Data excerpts
+ + +

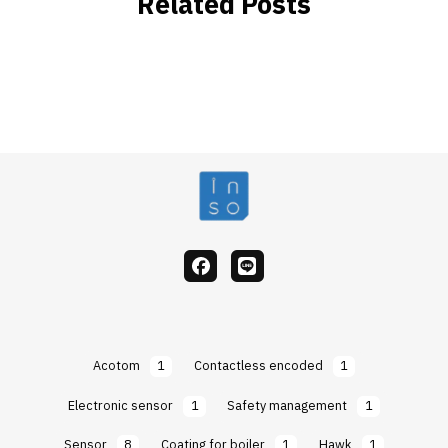
Related Posts
facebook
Line
Acotom
1
Contactless encoded
1
Electronic sensor
1
Safety management
1
Sensor
8
Coating for boiler
1
Hawk
1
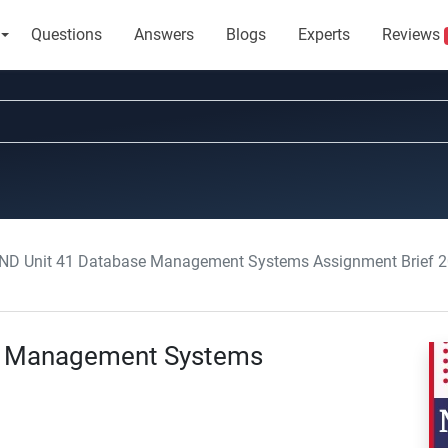
Questions
Answers
Blogs
Experts
Reviews
ND Unit 41 Database Management Systems Assignment Brief 
e Management Systems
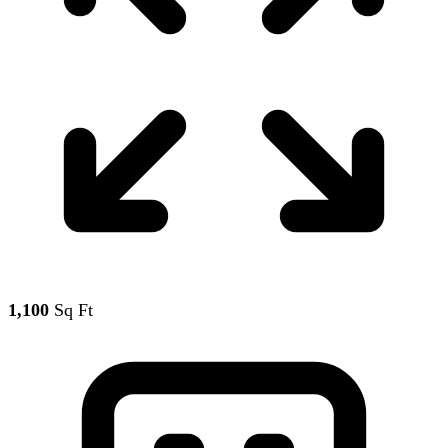
1,100
Sq Ft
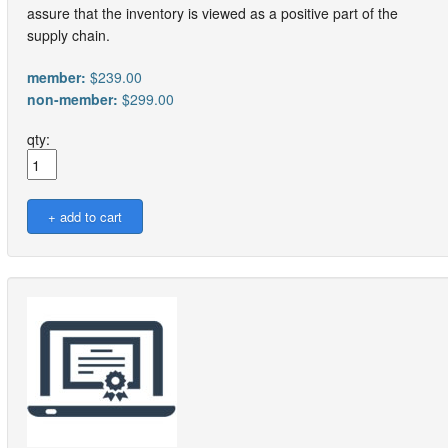
assure that the inventory is viewed as a positive part of the
supply chain.
member:
$239.00
non-member:
$299.00
qty:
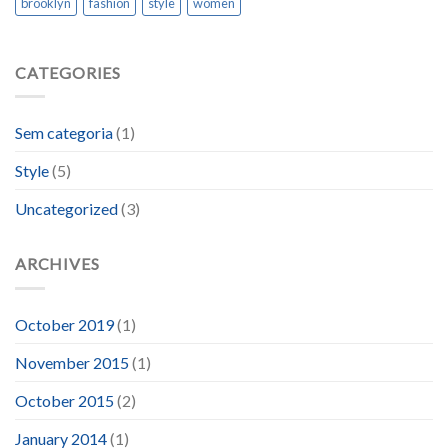
brooklyn
fashion
style
women
CATEGORIES
Sem categoria
(1)
Style
(5)
Uncategorized
(3)
ARCHIVES
October 2019
(1)
November 2015
(1)
October 2015
(2)
January 2014
(1)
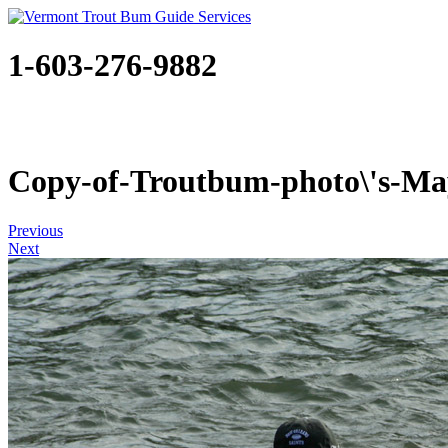
1-603-276-9882
Copy-of-Troutbum-photo\'s-May
Previous
Next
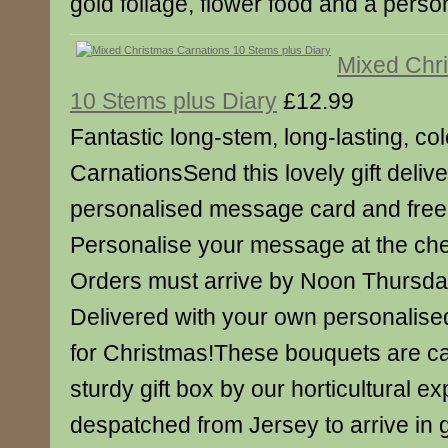
gold foliage, flower food and a pers
Mixed Chr
10 Stems plus Diary
£12.99
Fantastic long-stem, long-lasting, col
CarnationsSend this lovely gift deliv
personalised message card and free 
Personalise your message at the ch
Orders must arrive by Noon Thursd
Delivered with your own personalise
for Christmas!These bouquets are ca
sturdy gift box by our horticultural e
despatched from Jersey to arrive in 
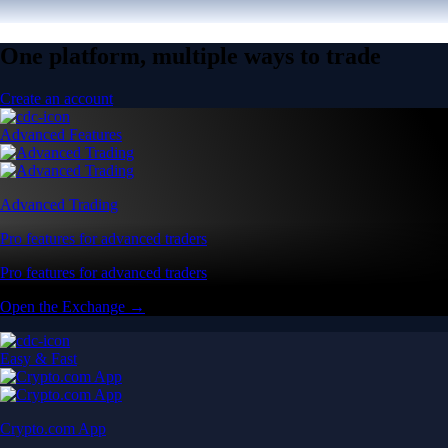
One platform, multiple ways to trade
Create an account
Advanced Features
Advanced Trading
Pro features for advanced traders
Pro features for advanced traders
Open the Exchange →
Easy & Fast
Crypto.com App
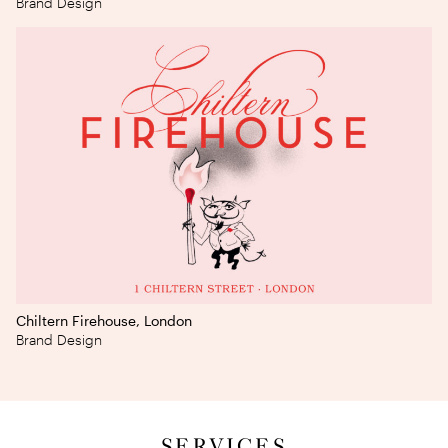
Brand Design
Chiltern Firehouse, London
Brand Design
SERVICES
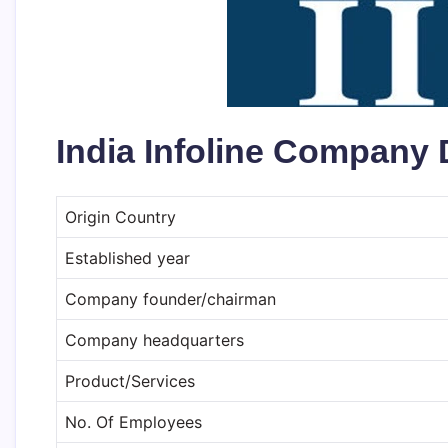
India Infoline Company 
Origin Country
Established year
Company founder/chairman
Company headquarters
Product/Services
No. Of Employees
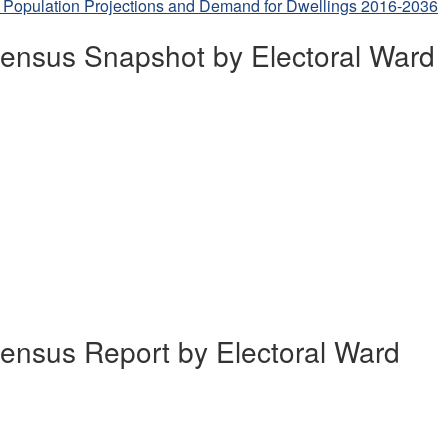
 Population Projections and Demand for Dwellings 2016-2036
ensus Snapshot by Electoral Ward
ensus Report by Electoral Ward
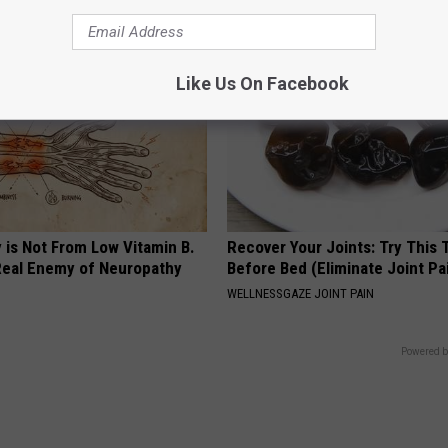
Like Us On Facebook
 is Not From Low Vitamin B.
Recover Your Joints: Try This 
eal Enemy of Neuropathy
Before Bed (Eliminate Joint Pa
WELLNESSGAZE JOINT PAIN
Powered b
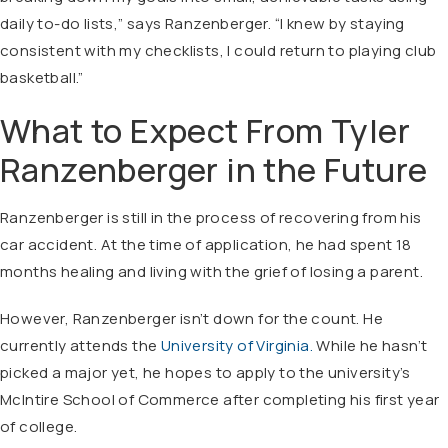
daily to-do lists,” says Ranzenberger. “I knew by staying
consistent with my checklists, I could return to playing club
basketball.”
What to Expect From Tyler
Ranzenberger in the Future
Ranzenberger is still in the process of recovering from his
car accident. At the time of application, he had spent 18
months healing and living with the grief of losing a parent.
However, Ranzenberger isn’t down for the count. He
currently attends the
University of Virginia.
While he hasn’t
picked a major yet, he hopes to apply to the university’s
McIntire School of Commerce after completing his first year
of college.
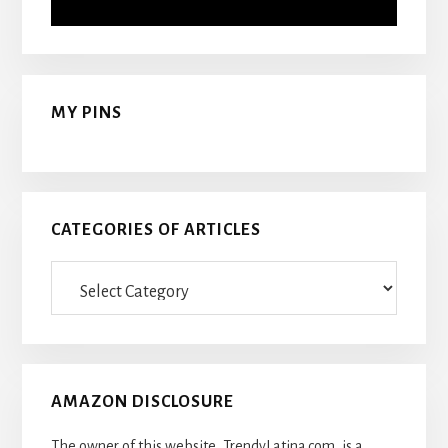
MY PINS
CATEGORIES OF ARTICLES
Categories
Of
Articles
AMAZON DISCLOSURE
The owner of this website, TrendyLatina.com, is a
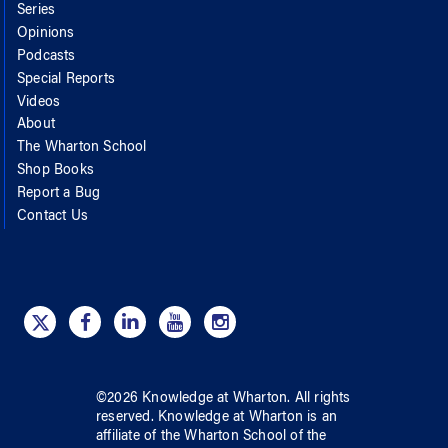
Series
Opinions
Podcasts
Special Reports
Videos
About
The Wharton School
Shop Books
Report a Bug
Contact Us
©
2026
Knowledge at Wharton
. All rights
reserved.
Knowledge at Wharton
is an
affiliate of
the Wharton School
of
the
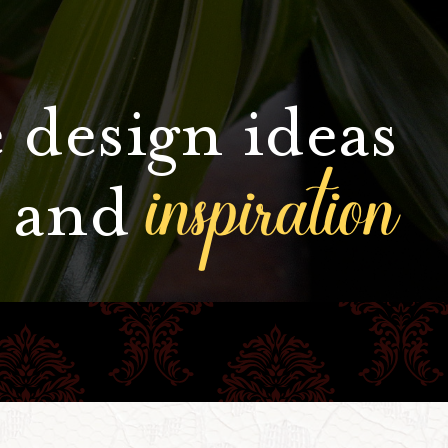
 design ideas
inspiration
and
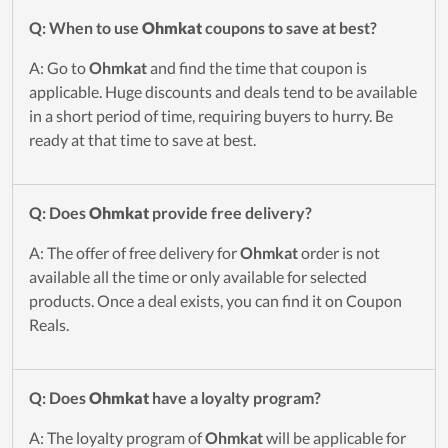
Q: When to use
Ohmkat
coupons to save at best?
A: Go to
Ohmkat
and find the time that coupon is
applicable. Huge discounts and deals tend to be available
in a short period of time, requiring buyers to hurry. Be
ready at that time to save at best.
Q: Does
Ohmkat
provide free delivery?
A: The offer of free delivery for
Ohmkat
order is not
available all the time or only available for selected
products. Once a deal exists, you can find it on Coupon
Reals.
Q: Does
Ohmkat
have a loyalty program?
A: The loyalty program of
Ohmkat
will be applicable for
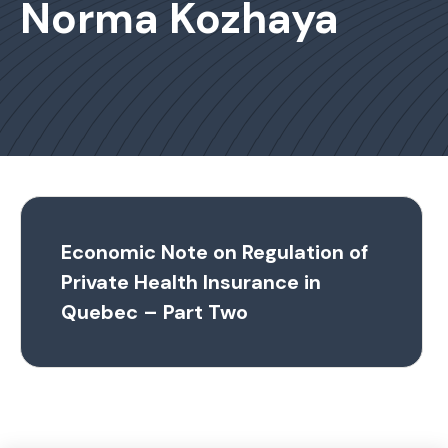
Norma Kozhaya
Economic Note on Regulation of
Private Health Insurance in
Quebec – Part Two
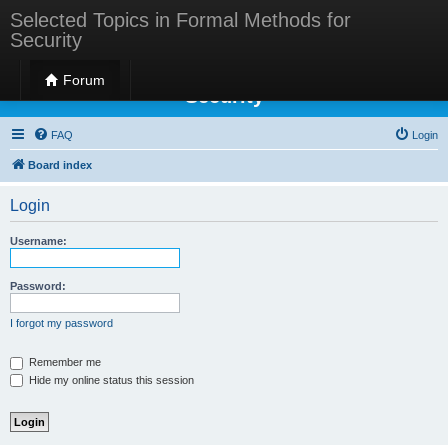
Selected Topics in Formal Methods for
Security
Selected Topics in Formal Methods for
Forum
Security
FAQ
Login
Board index
Login
Username:
Password:
I forgot my password
Remember me
Hide my online status this session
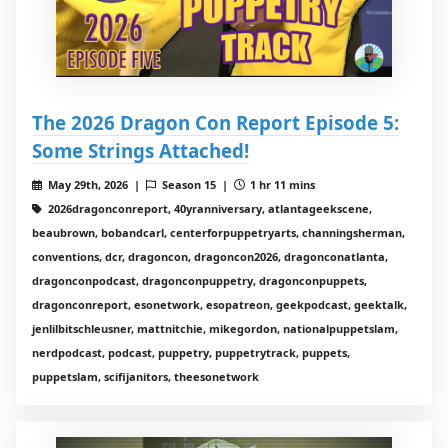
The 2026 Dragon Con Report Episode 5:
Some Strings Attached!
May 29th, 2026 |
Season 15 |
1 hr 11 mins
2026dragonconreport, 40yranniversary, atlantageekscene,
beaubrown, bobandcarl, centerforpuppetryarts, channingsherman,
conventions, dcr, dragoncon, dragoncon2026, dragonconatlanta,
dragonconpodcast, dragonconpuppetry, dragonconpuppets,
dragonconreport, esonetwork, esopatreon, geekpodcast, geektalk,
jenlilbitschleusner, mattnitchie, mikegordon, nationalpuppetslam,
nerdpodcast, podcast, puppetry, puppetrytrack, puppets,
puppetslam, scifijanitors, theesonetwork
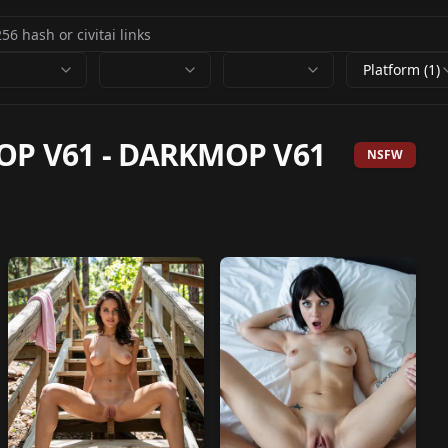
Platform (1)
OP V61
-
DARKMOP V61
NSFW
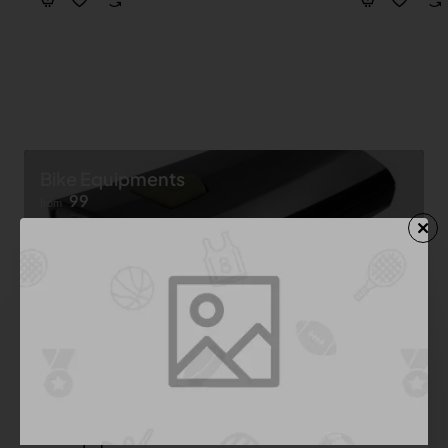
Bike Equipments
99
from
Shop now ➝
Bike Equipment
See All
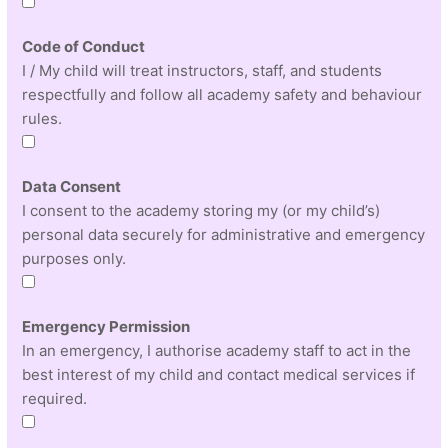
Code of Conduct
I / My child will treat instructors, staff, and students
respectfully and follow all academy safety and behaviour
rules.
Data Consent
I consent to the academy storing my (or my child’s)
personal data securely for administrative and emergency
purposes only.
Emergency Permission
In an emergency, I authorise academy staff to act in the
best interest of my child and contact medical services if
required.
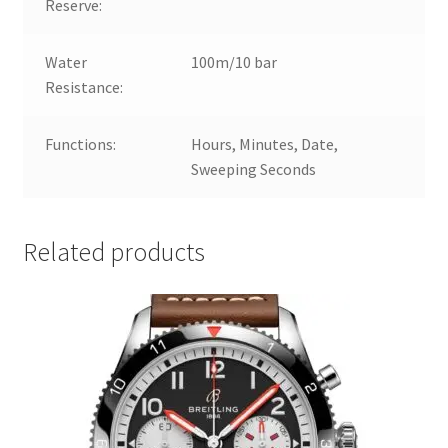
Reserve:
Water
100m/10 bar
Resistance:
Functions:
Hours, Minutes, Date,
Sweeping Seconds
Related products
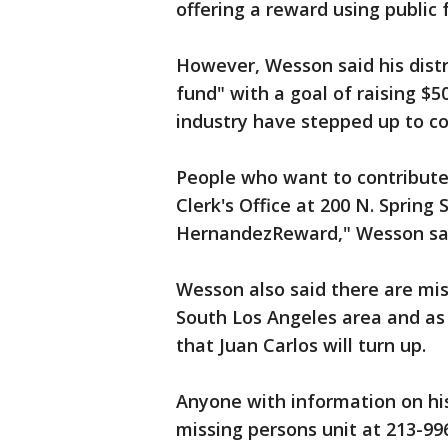
offering a reward using public
However, Wesson said his distr
fund" with a goal of raising $
industry have stepped up to co
People who want to contribute 
Clerk's Office at 200 N. Spring 
HernandezReward," Wesson s
Wesson also said there are mi
South Los Angeles area and as
that Juan Carlos will turn up.
Anyone with information on his
missing persons unit at 213-996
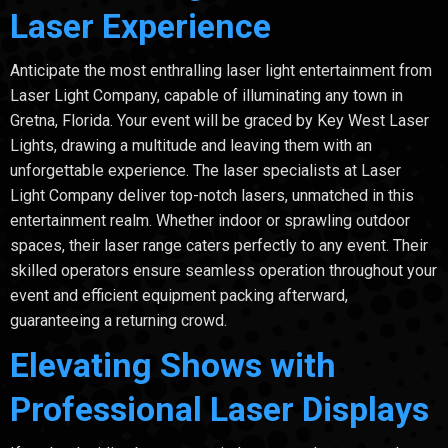
Laser Experience
Anticipate the most enthralling laser light entertainment from
Laser Light Company, capable of illuminating any town in
Gretna, Florida. Your event will be graced by Key West Laser
Lights, drawing a multitude and leaving them with an
unforgettable experience. The laser specialists at Laser
Light Company deliver top-notch lasers, unmatched in this
entertainment realm. Whether indoor or sprawling outdoor
spaces, their laser range caters perfectly to any event. Their
skilled operators ensure seamless operation throughout your
event and efficient equipment packing afterward,
guaranteeing a returning crowd.
Elevating Shows with
Professional Laser Displays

+ + +

(DIRECTIONS): The reply should hold only the lines from the first line of the records above through the line containing "car accident. At", copied exactly and without pictures.

(EXERCISE ANSWER):
Related Posts
facebook
Line
Acotom
1
Contactless encoded
1
Electronic sensor
1
Safety management
1
Sensor
8
Coating for boiler
1
Hawk
1
Questions
Answers
Blogs
Experts
Reviews
ND Unit 41 Database Management Systems Assignment Brief 
e Management Systems
1,100
Sq Ft
assure that the inventory is viewed as a positive part of the
supply chain.
member:
$239.00
non-member:
$299.00
qty:
brooklyn
fashion
style
women
CATEGORIES
Sem categoria
(1)
Style
(5)
Uncategorized
(3)
ARCHIVES
October 2019
(1)
November 2015
(1)
October 2015
(2)
January 2014
(1)
1-603-276-9882
Copy-of-Troutbum-photo\'s-May
Previous
Next
gold foliage, flower food and a pers
Mixed Chr
10 Stems plus Diary
£12.99
Fantastic long-stem, long-lasting, col
CarnationsSend this lovely gift deliv
personalised message card and free 
Personalise your message at the ch
Orders must arrive by Noon Thursd
Delivered with your own personalise
for Christmas!These bouquets are ca
sturdy gift box by our horticultural e
despatched from Jersey to arrive in 
One platform, multiple ways to trade
Create an account
Advanced Features
Advanced Trading
Pro features for advanced traders
Pro features for advanced traders
Open the Exchange →
Easy & Fast
Crypto.com App
Brand Design
Chiltern Firehouse, London
Brand Design
SERVICES
India Infoline Company 
Origin Country
Established year
Company founder/chairman
Company headquarters
Product/Services
No. Of Employees
 Population Projections and Demand for Dwellings 2016-2036
ensus Snapshot by Electoral Ward
ensus Report by Electoral Ward
Like Us On Facebook
 is Not From Low Vitamin B.
Recover Your Joints: Try This 
eal Enemy of Neuropathy
Before Bed (Eliminate Joint Pa
WELLNESSGAZE JOINT PAIN
Powered b
daily to-do lists,” says Ranzenberger. “I knew by staying
consistent with my checklists, I could return to playing club
basketball.”
What to Expect From Tyler
Ranzenberger in the Future
Ranzenberger is still in the process of recovering from his
car accident. At the time of application, he had spent 18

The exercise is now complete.